DORA: an interactive map for the visualization and analysis of ancient human DNA and associated data

Keith D. Harris,Gili Greenbaum
DOI: https://doi.org/10.1101/2024.01.15.575663
2024-01-16
Abstract:The ability to sequence ancient genomes has revolutionized the way in which we study evolutionary history by providing access to the most important aspect of evolution — time. Until recently, studying human demography, ecology, biology, and history using population genomic inference relied on contemporary genomic datasets. Over the past decade, the availability of human ancient DNA (aDNA) has increased rapidly, almost doubling every year, opening the way for spatiotemporal studies of ancient human populations. However, the multidimensionality of aDNA, with genotypes having temporal, spatial and genomic coordinates, and the need to integrate multiple sources of data, poses a challenge for developing meta-analyses pipelines. To address this challenge, we developed a publicly-available interactive tool, , which integrates multiple data types, genomic and non-genomic, in a unified interface. This web-based tool allows users to browse sample metadata along with additional layers of information, such as population structure, climatic data, and unpublished samples. Users can then perform analyses on genotypes of these samples, or export sample subsets for external analyses. integrates analyses and visualizations in a single intuitive interface, resolving the technical issues of combining datasets from different sources and formats, and allowing researchers to focus on analysis and the scientific questions that can be addressed through analysis of aDNA datasets.
Genomics
What problem does this paper attempt to address?

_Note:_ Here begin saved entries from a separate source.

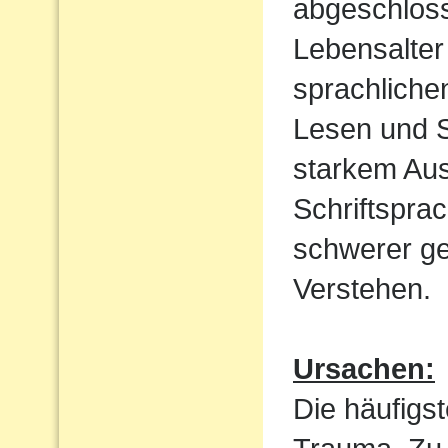
abgeschloss
Lebensalter 
sprachliche
Lesen und S
starkem Aus
Schriftspra
schwerer ge
Verstehen.
Ursachen:
Die häufigst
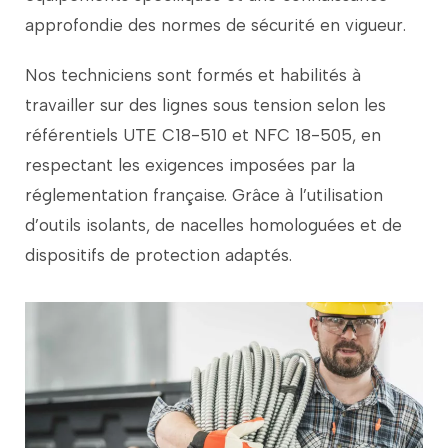
approfondie
des
normes
de
sécurité
en
vigueur.
Nos
techniciens
sont
formés
et
habilités
à
travailler
sur
des
lignes
sous
tension
selon
les
référentiels
UTE
C18-
510
et
NFC
18-
505,
en
respectant
les
exigences
imposées
par
la
réglementation
française.
Grâce
à
l’utilisation
d’outils
isolants,
de
nacelles
homologuées
et
de
dispositifs
de
protection
adaptés.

### Problems Addressed by the Paper The paper introduces DORA (Data Overlays for Research in Archaeogenomics), an interactive map tool for visualizing and analyzing ancient human DNA (aDNA) data. The main aim of the paper is to address the following issues: 1. **Multidimensional Data Integration**: Ancient human DNA data has multidimensional characteristics, including temporal, spatial, and genomic coordinates of genotypes. These multidimensional data require the integration of multiple data sources, which poses challenges for developing meta-analysis pipelines. 2. **Data Integration and Visualization**: There is currently a lack of a unified interface to integrate various data types (genomic and non-genomic data), making it difficult for researchers to select and analyze data on the same platform. 3. **Intuitive Data Exploration**: Existing tools often require multiple steps and libraries to complete data analysis and visualization. DORA integrates these functions into a single interactive interface, allowing users to intuitively select samples from geographic, temporal, and genomic windows and perform subsequent analyses. Through DORA, researchers can easily browse sample metadata and analyze it in conjunction with climate data and other unpublished sample information. DORA not only simplifies the data analysis process but also allows users to conduct various analyses in a unified environment, thereby focusing on the scientific research itself.